The Case of the Dirty Rotten Little Milk-Spiller
Once upon a time, there were three parents. Or grandparents. Or other adults in charge of a child. You decide. Each of the parents was asked to deal with the (dirty rotten) little milk-spiller, Kiddo.
setting the scene for the Little MIlk-Spiller:
Parent is talking on the phone. It’s an important call, and the person on the other end of the phone is important to them. Relaxing in a chair in the carpeted living room, Parent isn’t paying close attention to Kiddo. Kiddo is suspiciously quiet. No one else is at home.
Suddenly, Kiddo comes running from the kitchen, a full (plastic) glass of milk in their hands! Kiddo smiles from ear to ear, proud of themselves for pouring the milk All By Themselves for the Very First Time.
Oh No! Parent sees Kiddo, just a moment too late. No time to ask Kiddo to slow down. No time to ask Kiddo to go back to the kitchen. Head over tea kettle, Kiddo trips over their own feet and the milk goes flying, all over the nice, clean carpet. Kiddo starts crying.
Here’s how each parent deals with the spilt milk.
(In)action (Parent one):
Parent One sees Kiddo spill the milk, but the call is important. Shushing Kiddo as Kiddo cries over their spilt milk, parent returns to the phone call. The milk stays in the carpet until after the call.
Kiddo wanders off and finds something to do, alone. When Parent gets off the phone, they clean up the milk themselves. Their frustration with Kiddo builds, but they keep it to themselves.
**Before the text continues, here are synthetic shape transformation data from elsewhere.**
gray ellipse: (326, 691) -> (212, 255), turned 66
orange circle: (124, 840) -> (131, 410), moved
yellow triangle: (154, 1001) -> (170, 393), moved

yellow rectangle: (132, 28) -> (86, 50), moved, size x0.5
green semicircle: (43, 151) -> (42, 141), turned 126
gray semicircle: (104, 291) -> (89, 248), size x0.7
(over re-)Action (Parent two):
Parent Two sees KIddo spill the milk and mutes the phone. “You Dirty Rotten Little Milk-Spiller”, they yell, “Clean that up! You are SO clumsy and irresponsible. Why do you always get into things you shouldn’t! You never take responsibility!”
Parent unmutes the phone for a second to answer a question and hangs up. Kiddo cries even louder. Does Parent Two spank Kiddo, or keep yelling? We’ll just assume it was one of the two.
action (parent three):
Parent Three sees Kiddo spill the milk and says to the person on the other end, “I have to go. My kid needs me. I’ll call you back.” They stand up and smile at Kiddo, and their smile meets their eyes. “You poured your very own milk! I’m so proud of you!”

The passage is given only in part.